Often, we begin with a first-order theory $(T,L)$ and then adjoin a 'sort of all subsets' to obtain a bigger theory $(T',L').$ My concern is this. I want to know that if we're working in the bigger theory $(T',L')$ and we prove a theorem in the language of $L$, then this theorem can be deduced from $T$ alone.
Lets consider the issue in more detail.
By the term first-order theory, let us mean an ordered pair $(T,L)$ where $L$ is a (many-sorted) first-order language, and $T$ is an arbitrary (not necessarily deductively closed) subset of $L$.
Now consider a first-order theory $(T,L)$ with a single sort $X$. We can obtain a new first-order theory $(T',L')$ by adding


*

*a new sort $\mathcal{P}(X)$

*a membership relation $\in\; : X \rightarrow \mathcal{P}(X),$

*an axiom of extensionality for the elements of $\mathcal{P}(X)$

*and a comprehension* schema.


Now presumably, the inclusion map $f : L \rightarrow L'$ is some sort of an embedding (not just of the languages, but more importantly, of the theories). What is the appropriate notion of embedding for this situation, and how do we know that $f$ has the property of interest? By proving that $f$ is indeed an embedding in the appropriate sense, we should be able to deduce as an immediate corollary that if we're working in the bigger theory $(T',L')$ and we prove a theorem in the language of $L$, then this theorem can be deduced from $T$ alone.
*The comprehension schema can be stated as follows. For all natural numbers $n$ and $m$ and all formulae $$\varphi(a_0,\cdots,a_n,A_0,\cdots,A_m,y)$$ in the language $L'$, we take the following as an axiom.

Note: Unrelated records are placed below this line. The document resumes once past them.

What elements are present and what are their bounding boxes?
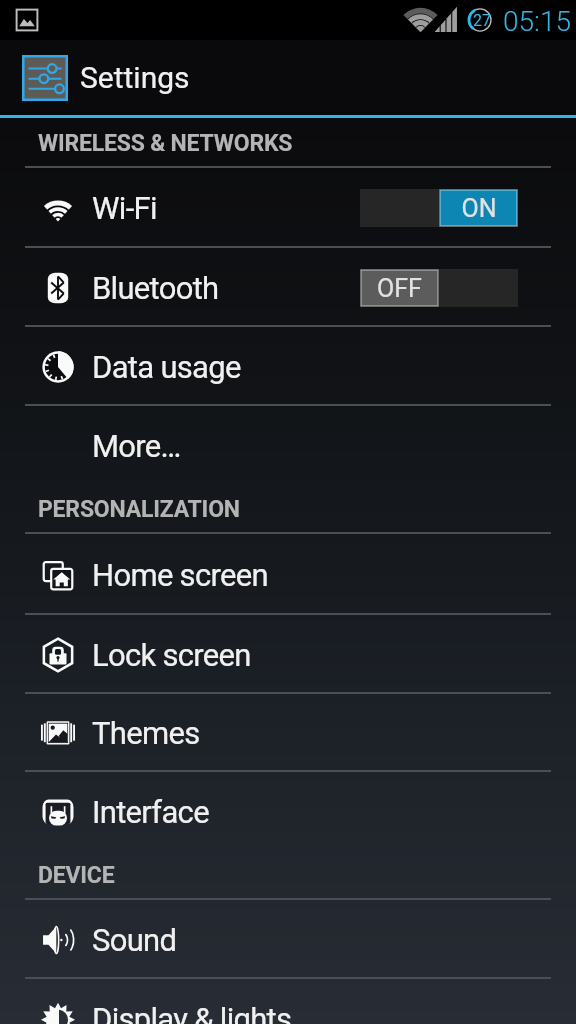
button[interactable]: More… [0,406,576,485]
staticText: Lock screen [92,637,251,673]
staticText: 05:15 [503,5,572,38]
staticText: Home screen [92,557,268,593]
staticText: Wi-Fi [92,190,157,226]
button[interactable]: Display & lights [0,979,576,1024]
staticText: DEVICE [38,862,115,889]
button[interactable]: Themes [0,694,576,772]
staticText: 27 [473,11,491,30]
other: Screenshot captured [14,7,40,33]
staticText: Display & lights [92,1001,292,1024]
staticText: PERSONALIZATION [38,496,240,523]
staticText: More… [92,428,181,464]
staticText: ON [461,194,497,223]
staticText: Settings [80,60,190,95]
button[interactable]: Bluetooth [0,248,576,327]
button[interactable]: Settings [0,40,576,115]
staticText: Sound [92,922,177,958]
staticText: Interface [92,794,209,830]
button[interactable]: Home screen [0,534,576,615]
staticText: Themes [92,715,200,751]
staticText: Data usage [92,349,241,385]
button[interactable]: Interface [0,772,576,851]
staticText: WIRELESS & NETWORKS [38,130,293,157]
button[interactable]: Sound [0,900,576,979]
button[interactable]: Bluetooth off [360,269,518,307]
staticText: OFF [377,274,422,303]
button[interactable]: Lock screen [0,615,576,694]
button[interactable]: Wi-Fi [0,168,576,248]
button[interactable]: Data usage [0,327,576,406]
button[interactable]: Wi-Fi on [360,189,518,227]
staticText: Bluetooth [92,270,219,306]
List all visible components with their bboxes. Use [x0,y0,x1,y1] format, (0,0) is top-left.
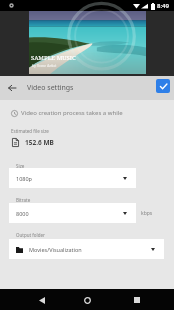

For all $(a_0 : X)(\cdots)(a_n : X)$ and all $(A_0 :
 \mathcal{P}(X))(\cdots)(A_m : \mathcal{P}(X))$, there exists $Y :
 \mathcal{P}(X)$ such that for all $x : X$ we have $$x \in Y
 \Leftrightarrow \varphi(a_0,\cdots,a_n,A_0,\cdots,A_m,y).$$

 A: The definition you are looking for is conservative extension.
I think the easiest way to show that $T'$ is a conservative extension of $T$ is to note that every model $\mathcal{M}$ of $T$ can be extended to a model $\mathcal{M}'$ of $T'$ in the obvious way (by setting $\mathcal{P}(X)$ to be the usual powerset). In the wikipedia article I linked to, this is called a model theoretic conservative extension. It follows that $T'$ is a conservative extension of $T$ using the completeness theorem for first order logic.
Something to note about this construction is that it is not always as useful as you might think. For example, you might expect that if $T$ is Peano arithmetic $\mathbf{PA}$, then $T'$ is second order arithmetic $\mathbf{Z}_2$. This is not the case, and in fact $\mathbf{Z}_2$ is definitely not conservative over $\mathbf{PA}$.
A: There's not a special name for the embedding; in this case $L$ is just a subset of $L'$ so there's not even much need to talk about "embedding".  There is one piece of terminology; we say that $T'$ is conservative over $T$ if, for every sentence $\phi \in L$, if $\phi$ is provable in $T'$ then it is provable in $T$. 
In most cases of interest, the second-order theory with full comprehension will not be conservative over the original theory. Usually we have to weaken the comprehension scheme to fix this. For example, the second-order theory conservative over PA is known as $\mathsf{ACA}_0$, and is obtained by extending the language and then adding comprehension and induction axioms for all arithmetical formulas (formulas that do not quantify over sets). 
Somewhat similarly, NBG set theory is a second-order extension of ZFC set theory, and NBG is conservative over ZFC for sentences in the language of ZFC. But NBG does not have full comprhension, it only has comprehension for formulas that do not quantify over classes. If we add full comprehension we obtain something like Morse-Kelly set theory which is no longer conservative over ZFC. 
In general, the choice of the right comprehension scheme to get conservativity is delicate. If you add no additional axioms than the second-order extension is conservative over the original, but not useful for proving any new theorems. If you add too many comprehension axioms, the new theory is likely to be too strong. So some amount of context-specific proof is required for each result to show that a particular amount of comprehension is still conservative over the original theory.